Tell A Tale in 500 Words

Making a Change By Rachel Henson

From the main road, Sarah could hear the children squabbling at break time. Their volume increased as she approached the school. In the playground, she noticed one child pushing another. She felt her chest tighten as the victim fell, but elasticity is one of the great qualities of little people. He scrambled back up and smacked the aggressor in the side of the head, surprising himself more than anyone. Not quite the solution she would have advised. As the bully lunged for another go, the child darted towards a bigger group hanging out by the teacher.

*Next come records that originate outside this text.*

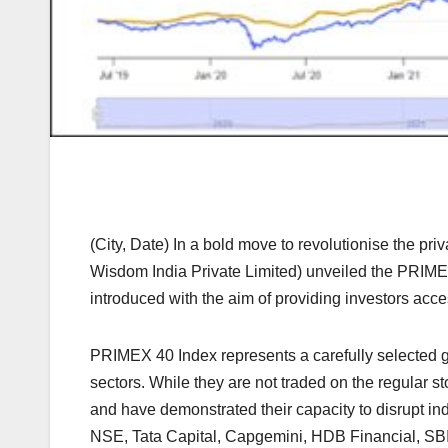
(City, Date) In a bold move to revolutionise the 
Wisdom India Private Limited) unveiled the PRIMEX 4
introduced with the aim of providing investors acce
PRIMEX 40 Index represents a carefully selected g
sectors. While they are not traded on the regular
and have demonstrated their capacity to disrupt in
NSE, Tata Capital, Capgemini, HDB Financial, SB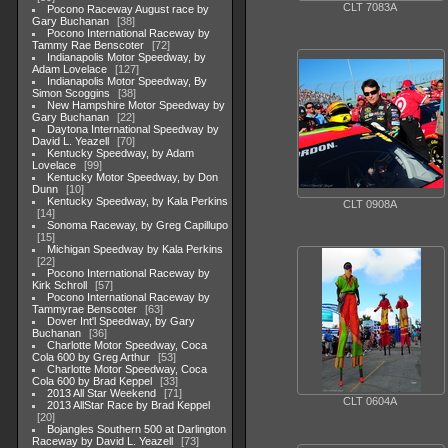
CLT 7083A
Pocono Raceway August race by
Gary Buchanan
38
Pocono International Raceway by
Tammy Rae Benscoter
72
Indianapolis Motor Speedway, by
Adam Lovelace
127
Indianapolis Motor Speedway, By
Simon Scoggins
38
New Hampshire Motor Speedway by
Gary Buchanan
22
Daytona International Speedway by
David L. Yeazell
70
Kentucky Speedway, by Adam
Lovelace
99
Kentucky Motor Speedway, by Don
Dunn
10
Kentucky Speedway, by Kala Perkins
CLT 0908A
14
Sonoma Raceway, by Greg Capillupo
15
Michigan Speedway by Kala Perkins
22
Pocono International Raceway by
Kirk Schroll
57
Pocono International Raceway by
Tammyrae Benscoter
63
Dover Int'l Speedway, by Gary
Buchanan
36
Charlotte Motor Speedway, Coca
Cola 600 by Greg Arthur
53
Charlotte Motor Speedway, Coca
Cola 600 by Brad Keppel
33
2013 All Star Weekend
71
CLT 0604A
2013 AllStar Race by Brad Keppel
20
Bojangles Southern 500 at Darlington
Raceway by David L. Yeazell
73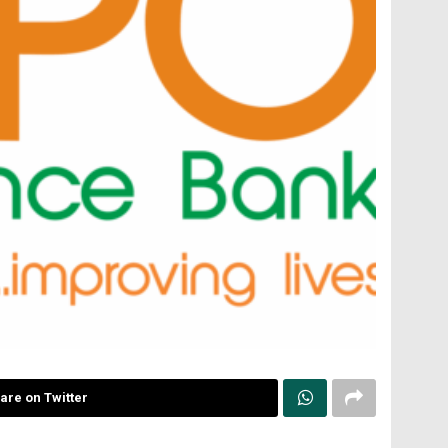
are on Twitter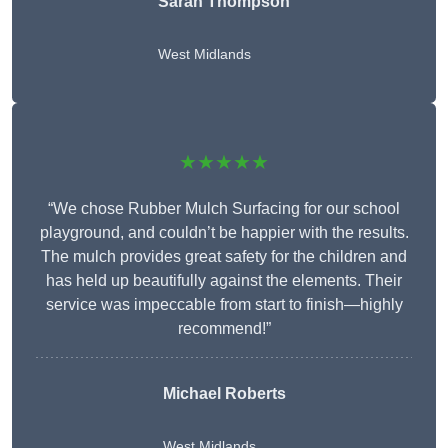
Sarah Thompson
West Midlands
★★★★★
“We chose Rubber Mulch Surfacing for our school
playground, and couldn’t be happier with the results.
The mulch provides great safety for the children and
has held up beautifully against the elements. Their
service was impeccable from start to finish—highly
recommend!”
Michael Roberts
West Midlands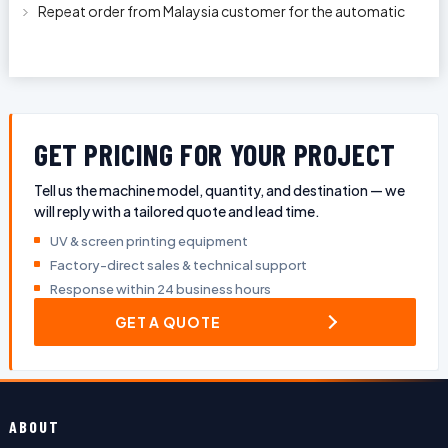
With Longer Conveyor model
Repeat order from Malaysia customer for the automatic
pen rod silkscreen printin
GET PRICING FOR YOUR PROJECT
Tell us the machine model, quantity, and destination — we
will reply with a tailored quote and lead time.
UV & screen printing equipment
Factory-direct sales & technical support
Response within 24 business hours
GET A QUOTE
ABOUT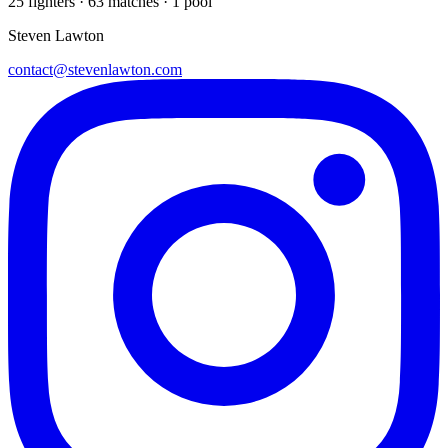
25
fighters · 63 matches · 1 pool
Steven Lawton
contact@stevenlawton.com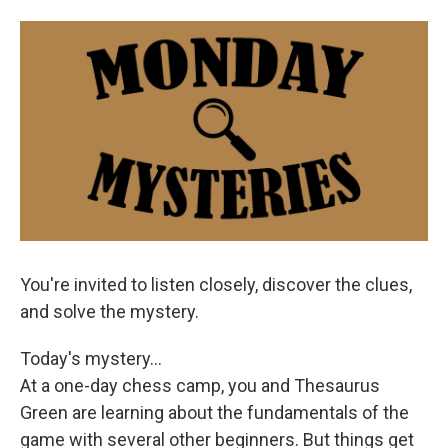
o
e
d
o
r
I
k
n
You're invited to listen closely, discover the clues,
and solve the mystery.
Today's mystery...
At a one-day chess camp, you and Thesaurus
Green are learning about the fundamentals of the
game with several other beginners. But things get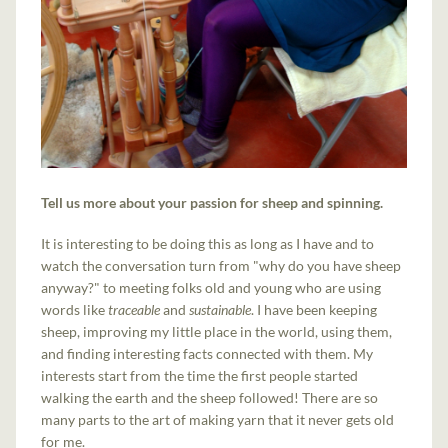
Tell us more about your passion for sheep and spinning.
It is interesting to be doing this as long as I have and to
watch the conversation turn from "why do you have sheep
anyway?" to meeting folks old and young who are using
words like
traceable
and
sustainable
. I have been keeping
sheep, improving my little place in the world, using them,
and finding interesting facts connected with them. My
interests start from the time the first people started
walking the earth and the sheep followed! There are so
many parts to the art of making yarn that it never gets old
for me.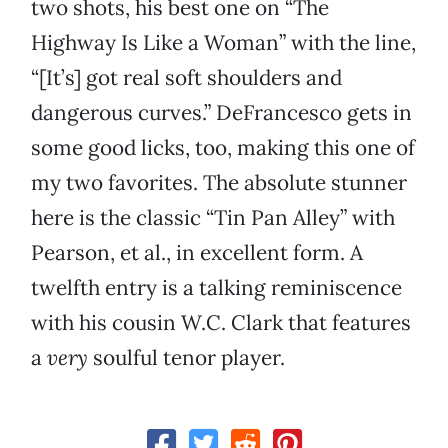
two shots, his best one on “The
Highway Is Like a Woman” with the line,
“[It’s] got real soft shoulders and
dangerous curves.” DeFrancesco gets in
some good licks, too, making this one of
my two favorites. The absolute stunner
here is the classic “Tin Pan Alley” with
Pearson, et al., in excellent form. A
twelfth entry is a talking reminiscence
with his cousin W.C. Clark that features
a
very
soulful tenor player.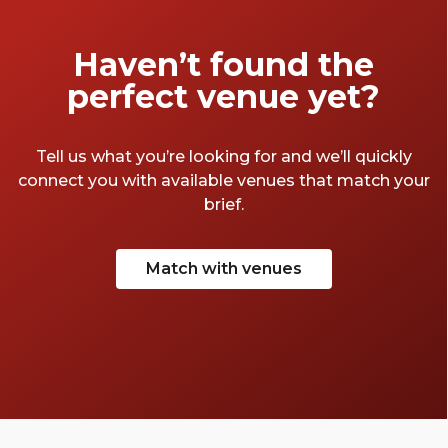
Haven’t found the
perfect venue yet?
Tell us what you’re looking for and we’ll quickly
connect you with available venues that match your
brief.
Match with venues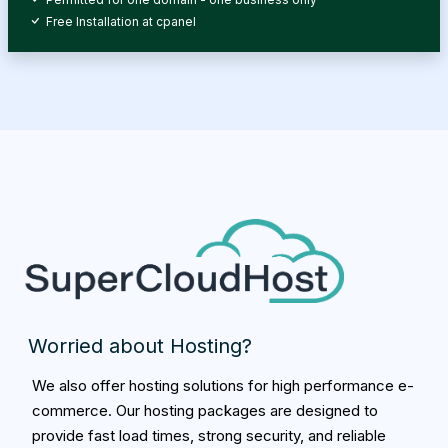
Free Installation at cpanel
Worried about Hosting?
We also offer hosting solutions for high performance e-
commerce. Our hosting packages are designed to
provide fast load times, strong security, and reliable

There he hovered, nursing his hand. The bully sneered. There would be another time.

Sarah pushed open the heavy doors that led to reception. A handful of people mingled by the notice board. ‘School play on Thursday’, ‘football club starts again in April’, ‘Vote Here’. She unbuttoned her coat but didn’t take it off. The heat was stifling, but each person that entered brought with them an icy blast of cold air from outside. She wouldn’t be here long anyway.

She wondered how long it had been since she last trod these carpets. They looked the same. Well, she didn’t notice any difference, but life had other priorities these days. She hardly had time to notice her own furnishings, let alone remember her old primary school from twenty years ago. Come to think of it, it had been over a week since she’d been able to see her floor. She mentally put ‘unpacking’ on the list for tomorrow.

She stepped up to the booth. Cordoned for privacy with portable white boards. She could still make out the words that hadn’t rubbed off properly. The accidental use of permanent marker, leaving indelible marks long after the whim of the writing. Tucking her hair behind her ear, she picked up the pencil, studying the names carefully. None of them looked appealing. They never did. The last time she voted she had done so with fervour. An opportunity to change the future, how wonderful! But disillusionment fell with the raining of results overnight. Her independent choice obscured in the mists of big parties.

The next election came and went with little ceremony for Sarah. She tutted and grumbled to the tune of her colleagues, but paid little attention to the world at large. Let them fight it out amongst themselves as she dispassionately peeled potatoes whilst watching back episodes of sitcoms from the nineties. She didn’t have time to get involved in all of that, she dismissed the idea during a two hour catch up with her mum on the phone.

She needed to stretch her legs today, go for a walk. That was how she justified it, not wanting to inspect the sudden change in principle. She caught herself as she absent-mindedly chewed on the borrowed pencil. Disgusted, she crossed the second box and set it down on the table. It may be a faint mark, but that’s how all pictures begin.